A recent post at my blog may be interesting to LW. It is a high-level discussion of what precisely defined value extrapolation might look like. I mostly wrote the essay while a visitor at FHI.
The basic idea is that we can define extrapolated values by just taking an emulation of a human, putting it in a hypothetical environment with access to powerful resources, and then adopting whatever values it eventually decides on. You might want some philosophical insight before launching into such a definition, but since we are currently laboring under the threat of catastrophe, it seems that there is virtue in spending our effort on avoiding death and delegating whatever philosophical work we can to someone on a more relaxed schedule.
You wouldn't want to run an AI with the values I lay out, but at least it is pinned down precisely. We can articulate objections relatively concretely, and hopefully begin to understand/address the difficulties.
(Posted at the request of cousin_it.)
(Also, "utility function" might be confusing especially for outsiders who are used to "utility function" meaning a mapping from world states to utility values, whereas Paul is using it to mean a parameterless computation that returns a utility value.)

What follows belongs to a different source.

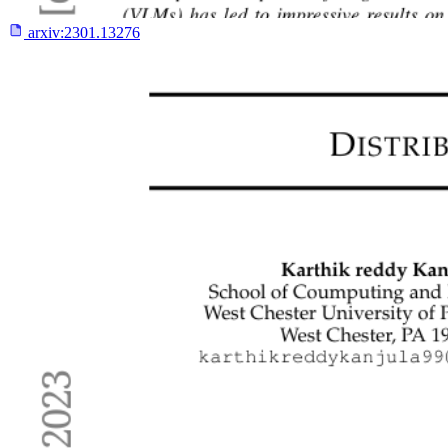
arxiv:
2301.13276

I think Paul is thinking that the utility definition that the simulated humans come up with is not necessarily a definition of our actual values, but just something that causes the outer AGI to self-modify into an FAI, and for that purpose it might be enough to define it using a programming language.

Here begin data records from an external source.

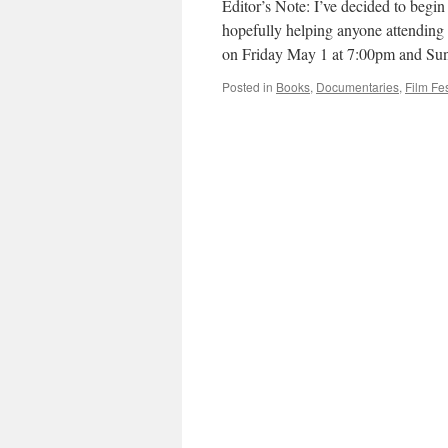
Editor’s Note: I’ve decided to begi
hopefully helping anyone attending 
on Friday May 1 at 7:00pm and S
Posted in
Books
,
Documentaries
,
Film Fes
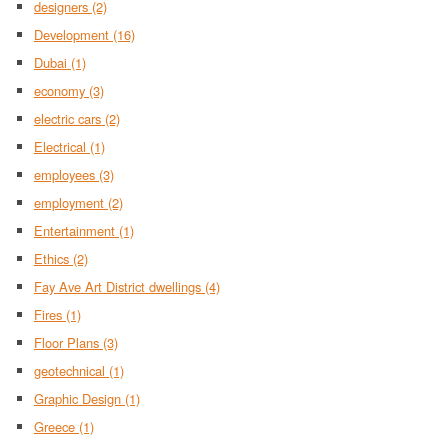
designers
(2)
Development
(16)
Dubai
(1)
economy
(3)
electric cars
(2)
Electrical
(1)
employees
(3)
employment
(2)
Entertainment
(1)
Ethics
(2)
Fay Ave Art District dwellings
(4)
Fires
(1)
Floor Plans
(3)
geotechnical
(1)
Graphic Design
(1)
Greece
(1)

I think Paul's intuition here is that the simulated humans (or enhanced humans and/or FAIs they build inside the simulation) may find it useful to "blur the lines". In other words, the distinction you draw is not a fundamental one but just a safety heuristic that the simulated researchers may decide to discard or modify once they become "powerful enough". For example they may decide to partially simulate the outer AGI or otherwise try to reason about what it might do given various definitions of U' the simulation might ultimately decide upon, once they understand enough theory to see how to do this in a safe way.